Abstract
This study presents an alternative methodology for analyzing the difference in daily solar energy generation between two grid-connected photovoltaic arrays (PVAs) that are identical in capacity, technical characteristics, and have the same energy production measurement interval but are in two different municipalities of Mexico City (CDMX). Unlike conventional approaches, which often rely on environmental variables, this work proposes combining the cubic smoothing Spline technique with the separation of trend, seasonality, and cyclicality (TSCI) effects. The first technique reduces random variations in measurement, while the second separates the effects commonly found in time series data. The results obtained are useful for installers of this technology, as they allow them to determine in which borough a greater photovoltaic capacity is needed.
Introduction
Renewable energy plays a crucial role in the transition to cleaner energy, responsible for more than a third of the projected emissions reductions between 2020 and 2030 under the 2050 Net Zero Emissions Scenario. According to the International Energy Agency (IEA), 95% of the increase in global electrical capacity is expected to come from renewable sources, with solar photovoltaics contributing more than 50% (IEA 2024). In 2022, utility-scale plants were responsible for approximately half of global solar PV capacity additions (643 GW), followed by residential segments (195 GW) and commercial and industrial sectors (298 GW) (IEA 2023).
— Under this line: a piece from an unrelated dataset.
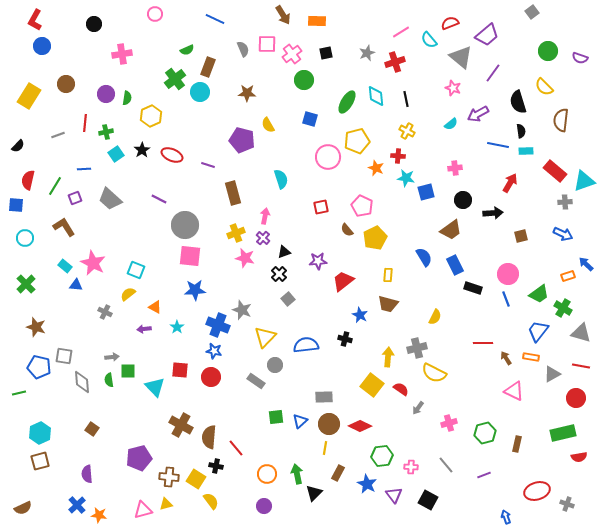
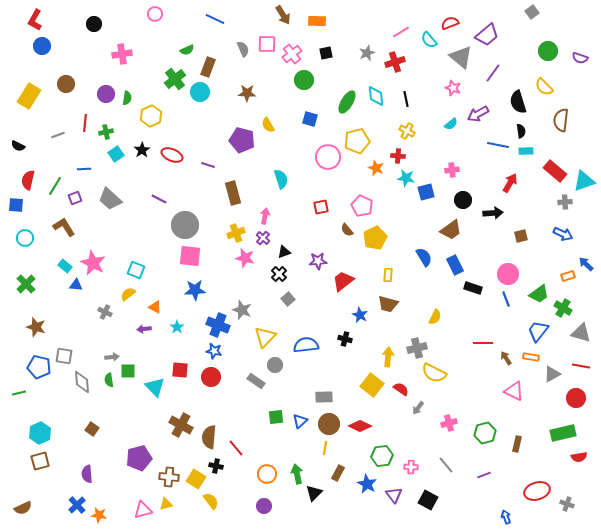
black semicircle at (18, 146): rotated 72 degrees clockwise
pink cross at (455, 168): moved 3 px left, 2 px down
Grid-tied PV systems have gained popularity among residential users looking to reduce their energy consumption, but their intermittent nature due to environmental factors presents challenges in accurately sourcing the energy generated. Various methodologies and variables are used to estimate the energy and reliability of these systems. In (Fabara et al. 2019) data mining is applied, combining environmental parameters with the nominal capacity of a 3.6 MW plant. Meanwhile, in (Terrerros 2017) astronomical and meteorological variables are associated together with the previous photovoltaic production to propose estimation models, concluding that approaches based on neural networks give the best results. Furthermore, Yajure (2023) compares time series, multiple linear regression, and neural network techniques using historical data on maximum power, irradiance, ambient temperature, wind speed, and fouling rate of a photovoltaic (PV) array.
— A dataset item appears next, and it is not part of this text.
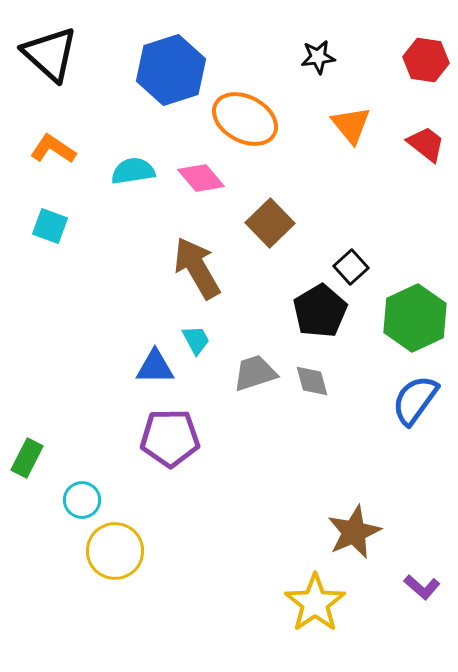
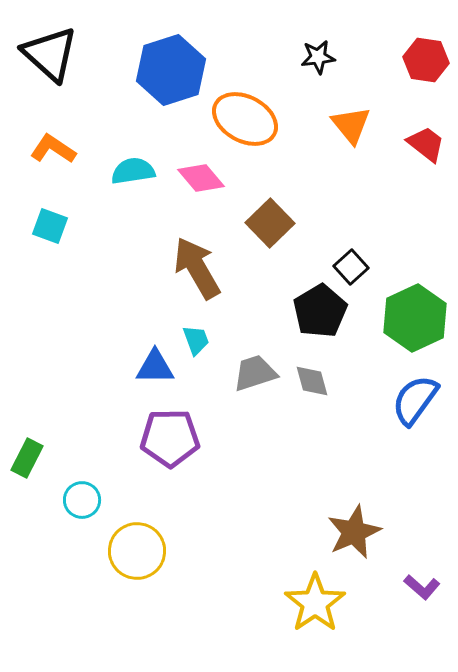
cyan trapezoid: rotated 8 degrees clockwise
yellow circle: moved 22 px right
Given the interest of the residential photovoltaic sector, this study focuses on developing a methodology that associates Spline and TSCI techniques in two technically identical installations in two municipalities of CDMX. In energy terms, in (Díaz-Araujo et al. 2018) the spline approach is used to reconstruct the steady state waveform of microgrids with PV generation, while (Wu et al. 2020) for the intraday prediction of PV energy applied cubic spline to fit the curve of prediction error probability distribution. At the same time (Lindig et al. 2020) analyzes the estimation of missing data in PV monitoring to study its behavior; in its results they verify that the spline technique produces good results in the temperature of the module. Finally, in (Hopwood and Gunda 2022) trained regression models are proposed to generate greater reliability in PV systems; however, they consider that the spline could improve continuity, and consequently, make what is proposed more efficient.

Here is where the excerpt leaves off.